One Christmas long ago my Appalachian father, Ralph, took his revolver, climbed on the roof, shot once into the woods, came back in and said, “Sorry folks, but looks like old Santa just committed suicide.”

It was a real hoot. The whole family got it. I was a kid, but didn’t believe in Santa Claus by then, so, no love-loss there. The joke had roots; and we were still very close to those roots.

As a boy, I didn’t know that we were poor. I ate a full meal every night. Dad built our house. It was a simple construction. It creaked in places. The electrical work wasn’t the best. But it held up. When it came to food, clothes, and a roof over our heads, there was stability.
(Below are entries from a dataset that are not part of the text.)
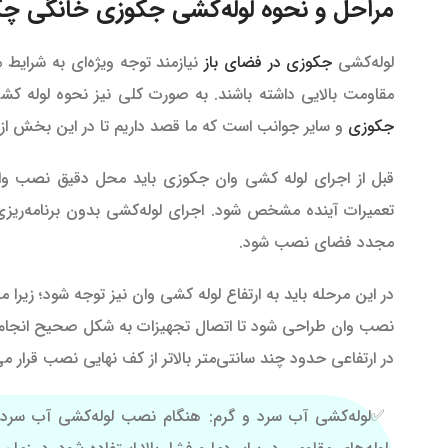
مراحل و نحوه لوله‌کشی جکوزی خانگی چ
لوله‌کشی
جکوزی در فضای باز
نیازمند توجه ویژه‌ای به شرایط م
مقاومت بالایی داشته باشند. به صورت کلی نیز نحوه لوله 
جکوزی
و سایر جوانب است که ما قصد داریم تا در این بخش از م
قبل از اجرای لوله کشی وان جکوزی باید محل دقیق نصب وان،
تعمیرات آینده مشخص شود. اجرای لوله‌کشی بدون برنامه‌ری
مجدد فضای نصب شود.
در این مرحله باید به ارتفاع لوله کشی وان نیز توجه شود؛ زیرا
نصب وان طراحی شود تا اتصال تجهیزات به شکل صحیح انجام ش
در ارتفاعی حدود چند سانتی‌متر بالاتر از کف نهایی نصب قرار م
لوله‌کشی آب سرد و گرم: هنگام نصب لوله‌کشی آب سرد و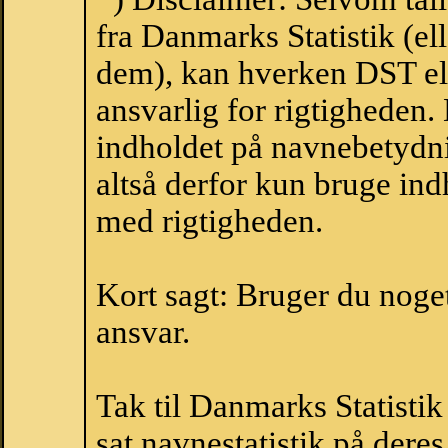
fra Danmarks Statistik (ell
dem), kan hverken DST el
ansvarlig for rigtigheden
indholdet på navnebetydni
altså derfor kun bruge indh
med rigtigheden.
Kort sagt: Bruger du noget 
ansvar.
Tak til Danmarks Statistik
sat navnestatistik på der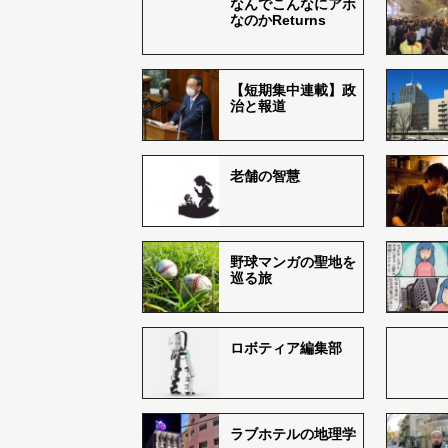
なんでこんなにアホ
なのかReturns
【短期集中連載】政
治と報道
老舗の智慧
野球マンガの聖地を
巡る旅
ロボティア編集部
ラブホテルの地理学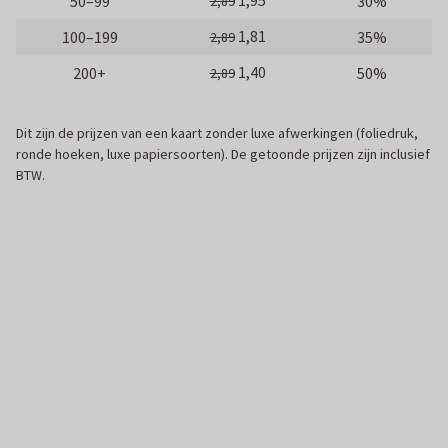
1,95
50–99
30%
2,89
1,81
100–199
35%
2,89
1,40
200+
50%
2,89
Dit zijn de prijzen van een kaart zonder luxe afwerkingen (foliedruk,
ronde hoeken, luxe papiersoorten). De getoonde prijzen zijn inclusief
BTW.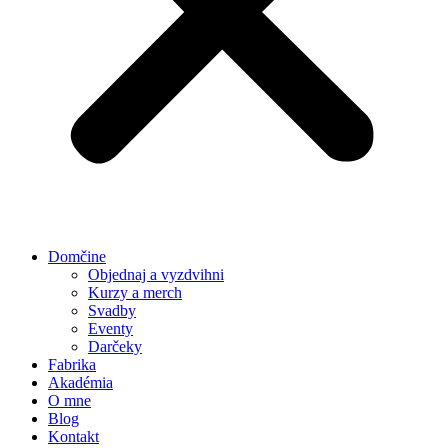
Domčine
Objednaj a vyzdvihni
Kurzy a merch
Svadby
Eventy
Darčeky
Fabrika
Akadémia
O mne
Blog
Kontakt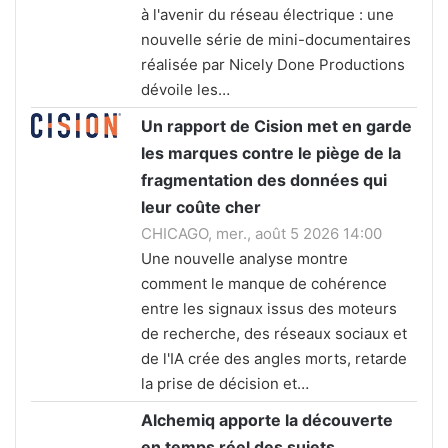
à l'avenir du réseau électrique : une
nouvelle série de mini-documentaires
réalisée par Nicely Done Productions
dévoile les…
Un rapport de Cision met en garde
les marques contre le piège de la
fragmentation des données qui
leur coûte cher
CHICAGO, mer., août 5 2026 14:00
Une nouvelle analyse montre
comment le manque de cohérence
entre les signaux issus des moteurs
de recherche, des réseaux sociaux et
de l'IA crée des angles morts, retarde
la prise de décision et…
Alchemiq apporte la découverte
en temps réel des sujets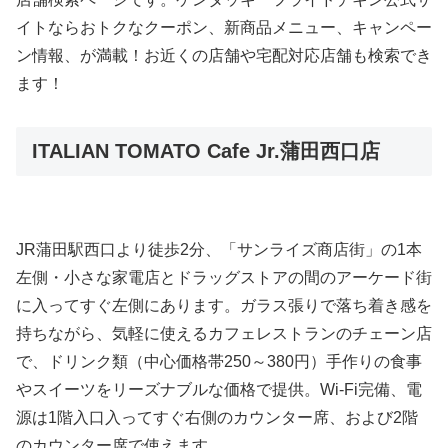
イトならおトクなクーポン、新商品メニュー、キャンペー
ン情報、が満載！お近くの店舗や宅配対応店舗も検索でき
ます！
ITALIAN TOMATO Cafe Jr.蒲田西口店
JR蒲田駅西口より徒歩2分、「サンライズ商店街」の1本
左側・小さな家電店とドラッグストアの間のアーケード街
に入ってすぐ左側にあります。ガラス張りで落ち着き感を
持ちながら、気軽に使えるカフェレストランのチェーン店
で、ドリンク類（中心価格帯250～380円）手作りの食事
やスイーツをリーズナブルな価格で提供。Wi-Fi完備、電
源は1階入口入ってすぐ右側のカウンター席、および2階
のカウンター席で使えます。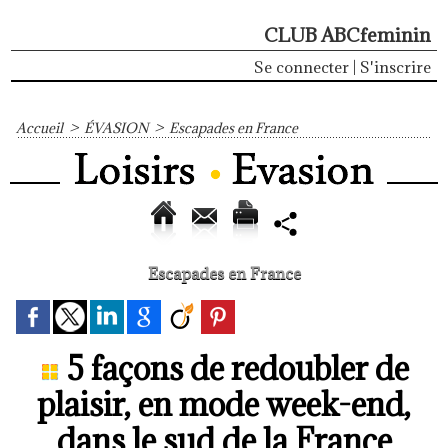
CLUB ABCfeminin
Se connecter
|
S'inscrire
Accueil
>
ÉVASION
>
Escapades en France
Escapades en France
5 façons de redoubler de
plaisir, en mode week-end,
dans le sud de la France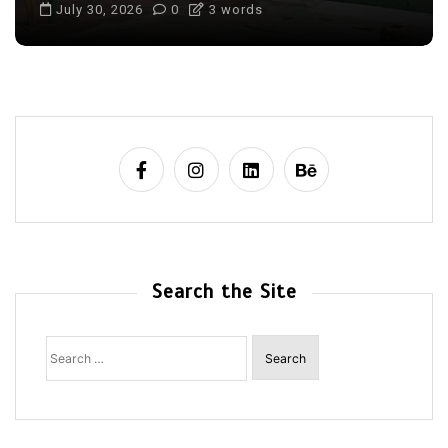
July 30, 2026
0
3 words
Search the Site
Search
for: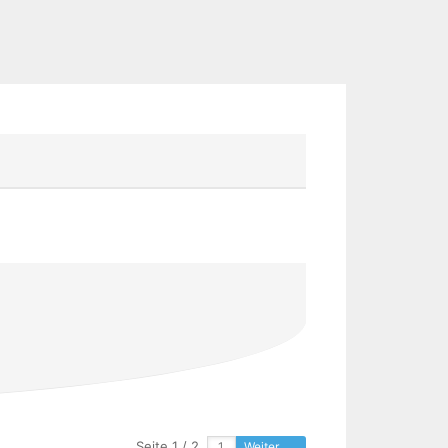
Seite 1 / 2
Weiter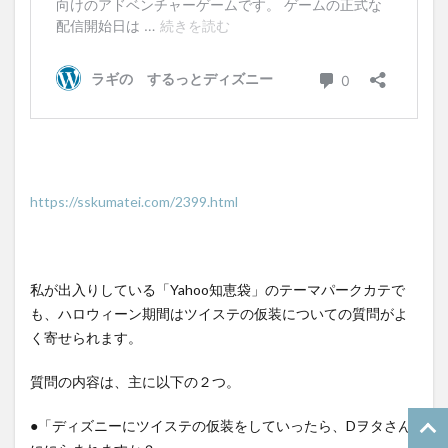
https://sskumatei.com/2399.html
私が出入りしている「Yahoo知恵袋」のテーマパークカテで
も、ハロウィーン期間はツイステの仮装についての質問がよ
く寄せられます。
質問の内容は、主に以下の２つ。
●「ディズニーにツイステの仮装をしていったら、Dヲタさん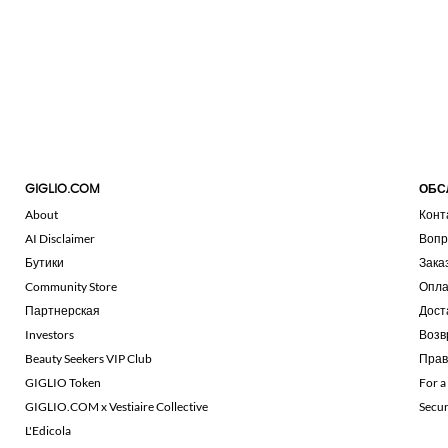
GIGLIO.COM
ОБС
About
Конт
AI Disclaimer
Вопр
Бутики
Зака
Community Store
Опла
Партнерская
Дост
Investors
Возв
Beauty Seekers VIP Club
Прав
GIGLIO Token
For a
GIGLIO.COM x Vestiaire Collective
Secu
L'Edicola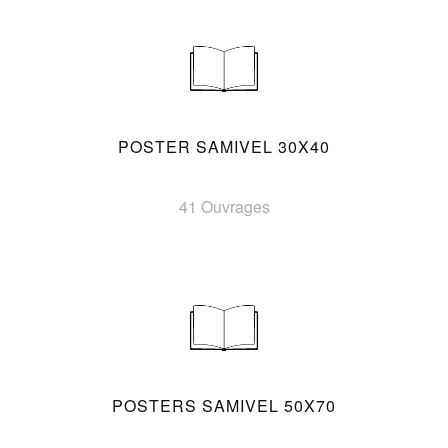
POSTER SAMIVEL 30X40
41 Ouvrages
POSTERS SAMIVEL 50X70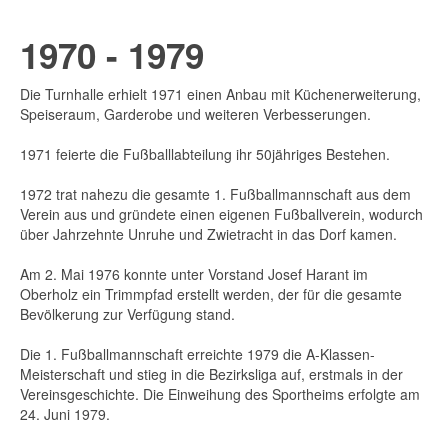
1970 - 1979
Die Turnhalle erhielt 1971 einen Anbau mit Küchenerweiterung,
Speiseraum, Garderobe und weiteren Verbesserungen.
1971 feierte die Fußballlabteilung ihr 50jähriges Bestehen.
1972 trat nahezu die gesamte 1. Fußballmannschaft aus dem
Verein aus und gründete einen eigenen Fußballverein, wodurch
über Jahrzehnte Unruhe und Zwietracht in das Dorf kamen.
Am 2. Mai 1976 konnte unter Vorstand Josef Harant im
Oberholz ein Trimmpfad erstellt werden, der für die gesamte
Bevölkerung zur Verfügung stand.
Die 1. Fußballmannschaft erreichte 1979 die A-Klassen-
Meisterschaft und stieg in die Bezirksliga auf, erstmals in der
Vereinsgeschichte. Die Einweihung des Sportheims erfolgte am
24. Juni 1979.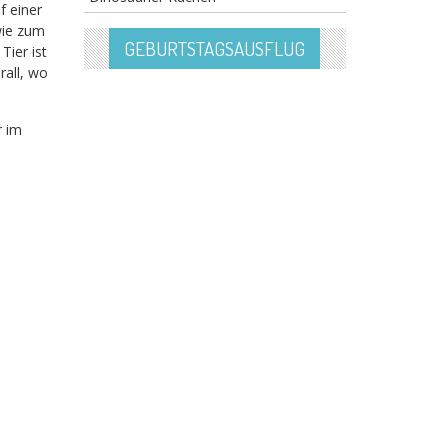
f einer
wie zum
GEBURTSTAGSAUSFLUG
ier ist
rall, wo
r im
But they struggled. Dad was born in the sharecropping world, where children ate tobacco leaves to hold off the hunger. His last job was in the coal mines. When I was a kid, he had long stretches of unemployment. He found construction work in a town three hundred miles away, and was gone between my third and seventh years. He is, whenever I recollect childhood, a vague image, the outline of a man in a fog.


Our Christmases were desultory. My mother tried. We got gifts. But a pall of sadness lay over us during the holidays. Part of it was the family illness, how it turned south during the winter, for us all. Dad suffered from depression and turned to alcohol to quell it, so the bottle played a role in the holiday.

I remember gifts and good meals. But mostly, I remember the anger, one that ripped through our fabric and turned Christmas into a cancerous thing in my adult mind. Christmas meant spending money that we didn’t have. That’s a hell of a stress on parents. Add to that manic depression and alcoholism, and you’ve got the makings of one crappy holiday.

So, the image of Santa Clause landing his sleigh on our house, dropping his head onto his chest in exhaustion and depression, then rummaging in his bag of toys for a pistol, really put us on a roll. In that moment, my father stepped out of the fog. I saw him completely, sat on his lap, smelled his Old Spice cologne and coffee breath, and relaxed in his sobriety, when he told the best tales.